Bobcats across their geographic range: Combining ecological niche modeling and morphology to assess the population genetic structure of Lynx rufus

Background/Question/Methods

Despite a broad distribution, general habitat requirements, and large dispersal potentials, the bobcat exhibits a distinct genetic segregation that longitudinally transects the central U.S. with limited overlap. In order to understand the evolution and maintenance of this population structure, we must use an integrative approach that incorporates genetic, morphological, and environmental aspects in a historical and contemporary framework. The goals of this study are to determine (1) if the climate of the Last Glacial Maximum (LGM) isolated bobcats into genetic refugia that expanded post glaciation to create the contemporary genetic and geographic distribution observed today, and (2) if strong lineage delineation is manifested in the cranial morphology of L. rufus in addition to general geographic and environmental variability. Ecological niche models were created using varying sets of bioclimatic parameters to evaluate geographic suitability in historical and contemporary climate conditions and to reveal range expansion following the recession of the LGM. Geometric morphometric methods were used to evaluate variations in the cranium and mandible of L. rufus and compared across geographic and genetic variability.

Results/Conclusions

Genetically distinct populations of L. rufus, with a climatic restriction to migration occurring in the central U.S., is supported by both models and morphological analyses.
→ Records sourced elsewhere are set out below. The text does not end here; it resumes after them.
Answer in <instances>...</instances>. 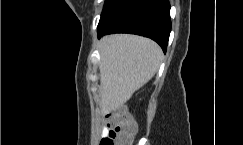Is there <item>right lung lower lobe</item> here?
Masks as SVG:
<instances>
[{
    "label": "right lung lower lobe",
    "instance_id": "98d812e1",
    "mask_svg": "<svg viewBox=\"0 0 243 145\" xmlns=\"http://www.w3.org/2000/svg\"><path fill=\"white\" fill-rule=\"evenodd\" d=\"M171 31L168 0H106L98 36L133 33L156 41L166 52Z\"/></svg>",
    "mask_w": 243,
    "mask_h": 145
}]
</instances>
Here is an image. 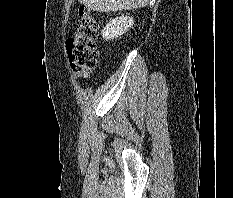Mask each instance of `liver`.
I'll use <instances>...</instances> for the list:
<instances>
[{
	"instance_id": "6515ba94",
	"label": "liver",
	"mask_w": 233,
	"mask_h": 198,
	"mask_svg": "<svg viewBox=\"0 0 233 198\" xmlns=\"http://www.w3.org/2000/svg\"><path fill=\"white\" fill-rule=\"evenodd\" d=\"M87 8L97 12L138 9L148 5L150 0H78Z\"/></svg>"
}]
</instances>
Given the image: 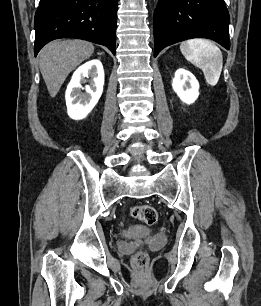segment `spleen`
<instances>
[{
    "mask_svg": "<svg viewBox=\"0 0 261 306\" xmlns=\"http://www.w3.org/2000/svg\"><path fill=\"white\" fill-rule=\"evenodd\" d=\"M180 50L184 57L202 69L207 83L215 86L220 78L223 57L221 50L207 39H190L182 42Z\"/></svg>",
    "mask_w": 261,
    "mask_h": 306,
    "instance_id": "1",
    "label": "spleen"
}]
</instances>
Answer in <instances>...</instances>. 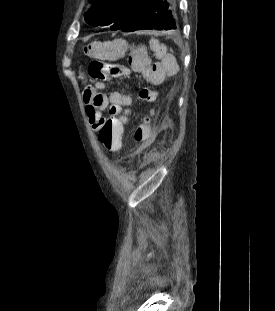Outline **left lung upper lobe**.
Here are the masks:
<instances>
[{"label":"left lung upper lobe","mask_w":275,"mask_h":311,"mask_svg":"<svg viewBox=\"0 0 275 311\" xmlns=\"http://www.w3.org/2000/svg\"><path fill=\"white\" fill-rule=\"evenodd\" d=\"M145 0H91L85 21L93 26L110 25L111 30L123 28L138 6Z\"/></svg>","instance_id":"obj_1"}]
</instances>
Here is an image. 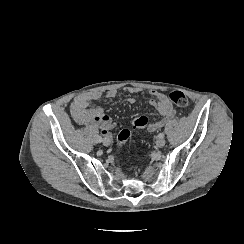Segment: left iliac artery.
<instances>
[{
    "label": "left iliac artery",
    "mask_w": 244,
    "mask_h": 244,
    "mask_svg": "<svg viewBox=\"0 0 244 244\" xmlns=\"http://www.w3.org/2000/svg\"><path fill=\"white\" fill-rule=\"evenodd\" d=\"M164 136H165L164 133H159L158 134V138H164Z\"/></svg>",
    "instance_id": "1"
}]
</instances>
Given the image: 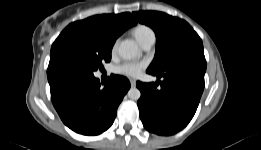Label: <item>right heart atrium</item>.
I'll return each mask as SVG.
<instances>
[{
    "label": "right heart atrium",
    "instance_id": "1",
    "mask_svg": "<svg viewBox=\"0 0 261 150\" xmlns=\"http://www.w3.org/2000/svg\"><path fill=\"white\" fill-rule=\"evenodd\" d=\"M115 50H116V44L113 45L112 52H115Z\"/></svg>",
    "mask_w": 261,
    "mask_h": 150
}]
</instances>
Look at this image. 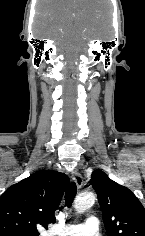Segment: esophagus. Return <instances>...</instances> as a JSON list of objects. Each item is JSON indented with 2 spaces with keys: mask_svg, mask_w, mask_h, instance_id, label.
I'll list each match as a JSON object with an SVG mask.
<instances>
[{
  "mask_svg": "<svg viewBox=\"0 0 145 236\" xmlns=\"http://www.w3.org/2000/svg\"><path fill=\"white\" fill-rule=\"evenodd\" d=\"M72 179L79 188L82 187L83 179H82L81 174L78 171L75 170L72 172Z\"/></svg>",
  "mask_w": 145,
  "mask_h": 236,
  "instance_id": "obj_1",
  "label": "esophagus"
}]
</instances>
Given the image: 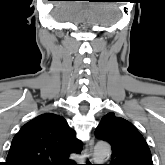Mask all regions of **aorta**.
I'll list each match as a JSON object with an SVG mask.
<instances>
[{
  "label": "aorta",
  "mask_w": 165,
  "mask_h": 165,
  "mask_svg": "<svg viewBox=\"0 0 165 165\" xmlns=\"http://www.w3.org/2000/svg\"><path fill=\"white\" fill-rule=\"evenodd\" d=\"M111 154V147L108 143L99 142L94 148L93 160L96 164H102Z\"/></svg>",
  "instance_id": "aorta-1"
}]
</instances>
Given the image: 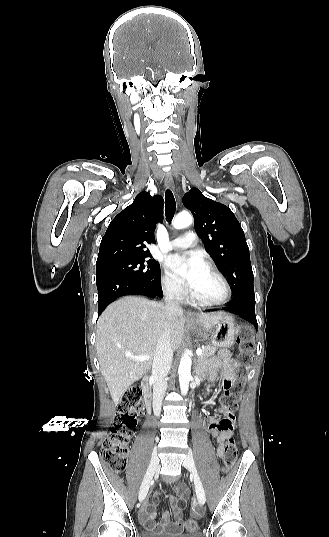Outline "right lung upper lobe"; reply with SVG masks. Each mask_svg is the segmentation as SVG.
Wrapping results in <instances>:
<instances>
[{"label":"right lung upper lobe","mask_w":329,"mask_h":537,"mask_svg":"<svg viewBox=\"0 0 329 537\" xmlns=\"http://www.w3.org/2000/svg\"><path fill=\"white\" fill-rule=\"evenodd\" d=\"M163 219V198L146 191L109 224L100 243L97 265L114 260L151 257L147 244L155 243L156 224Z\"/></svg>","instance_id":"1"}]
</instances>
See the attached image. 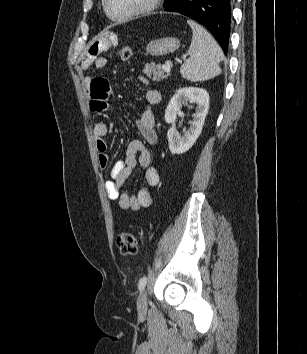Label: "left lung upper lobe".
Instances as JSON below:
<instances>
[{"label":"left lung upper lobe","instance_id":"obj_1","mask_svg":"<svg viewBox=\"0 0 307 354\" xmlns=\"http://www.w3.org/2000/svg\"><path fill=\"white\" fill-rule=\"evenodd\" d=\"M171 0H164V7H166Z\"/></svg>","mask_w":307,"mask_h":354}]
</instances>
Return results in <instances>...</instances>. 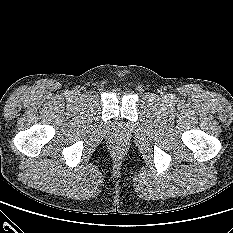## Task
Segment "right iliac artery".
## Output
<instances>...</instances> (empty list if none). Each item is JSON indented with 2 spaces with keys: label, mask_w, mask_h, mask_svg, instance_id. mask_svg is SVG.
I'll use <instances>...</instances> for the list:
<instances>
[{
  "label": "right iliac artery",
  "mask_w": 233,
  "mask_h": 233,
  "mask_svg": "<svg viewBox=\"0 0 233 233\" xmlns=\"http://www.w3.org/2000/svg\"><path fill=\"white\" fill-rule=\"evenodd\" d=\"M65 95L69 96V95H70V92H69V91H66V92H65Z\"/></svg>",
  "instance_id": "82829eb1"
}]
</instances>
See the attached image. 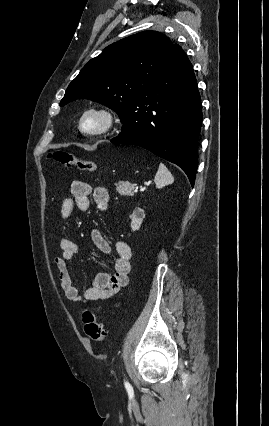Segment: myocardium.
Masks as SVG:
<instances>
[{"label":"myocardium","instance_id":"f54148a6","mask_svg":"<svg viewBox=\"0 0 269 426\" xmlns=\"http://www.w3.org/2000/svg\"><path fill=\"white\" fill-rule=\"evenodd\" d=\"M97 117L100 120L99 126L93 129L85 127V121L88 117ZM118 118L116 113L106 107L93 106L86 109L79 119V129L88 136H100L110 132L116 126Z\"/></svg>","mask_w":269,"mask_h":426}]
</instances>
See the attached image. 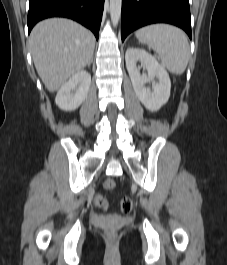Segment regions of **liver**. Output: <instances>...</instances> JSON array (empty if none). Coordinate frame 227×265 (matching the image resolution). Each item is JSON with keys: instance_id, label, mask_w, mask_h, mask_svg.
I'll use <instances>...</instances> for the list:
<instances>
[{"instance_id": "6515ba94", "label": "liver", "mask_w": 227, "mask_h": 265, "mask_svg": "<svg viewBox=\"0 0 227 265\" xmlns=\"http://www.w3.org/2000/svg\"><path fill=\"white\" fill-rule=\"evenodd\" d=\"M29 45L39 77L46 89L54 92L89 63L95 38L75 21L51 18L32 29Z\"/></svg>"}]
</instances>
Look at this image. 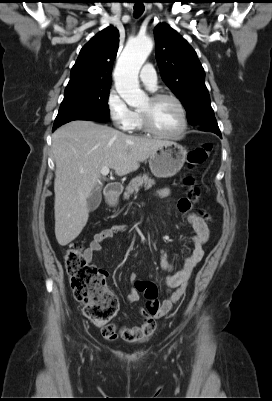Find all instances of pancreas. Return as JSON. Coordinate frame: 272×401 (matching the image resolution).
<instances>
[{"label": "pancreas", "mask_w": 272, "mask_h": 401, "mask_svg": "<svg viewBox=\"0 0 272 401\" xmlns=\"http://www.w3.org/2000/svg\"><path fill=\"white\" fill-rule=\"evenodd\" d=\"M153 185H155V180L151 179L147 174L136 176L126 187L123 197L127 200L134 192H138L142 186L145 189H150Z\"/></svg>", "instance_id": "obj_1"}]
</instances>
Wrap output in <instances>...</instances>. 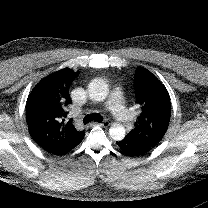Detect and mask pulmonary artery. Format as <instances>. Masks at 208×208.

When projected onto historical climate, decreased suitability in the central U.S. remains apparent, feasibly creating refugia for the extent of advanced glaciation. Although climatically suitable conditions exist on either side of this cline, aridification following glacial recession coupled with the contemporary dominant grassland habitat of this region may be restricting migration and gene flow, effectively maintaining disparate genetic populations. Geometric morphometric analyses have revealed strong correlations of shape with geographic and environmental variables. Linear trends across a longitudinal gradient suggest that the morphology of the genetic populations are distinctly different with an apparent zone of convergence and hybridization. A junction of mean shapes and skull angles occur at approximately 38° latitude and -98° longitude (central Kansas) representing a region of morphological divergence. Correlations with the principle components of climate also reveal that variations in precipitation and temperature are significant in the morphological diversity of this species. By using ENMs to simulate the contemporary and LGM geographic distributions, and shape analyses to quantify local adaptations, a robust assessment of the biogeographic considerations for population genetic structure can begin to reveal what causes and maintains the genetic structure of a wide – ranging, generalist species, in the ever – changing climate and ecosystems of our planet.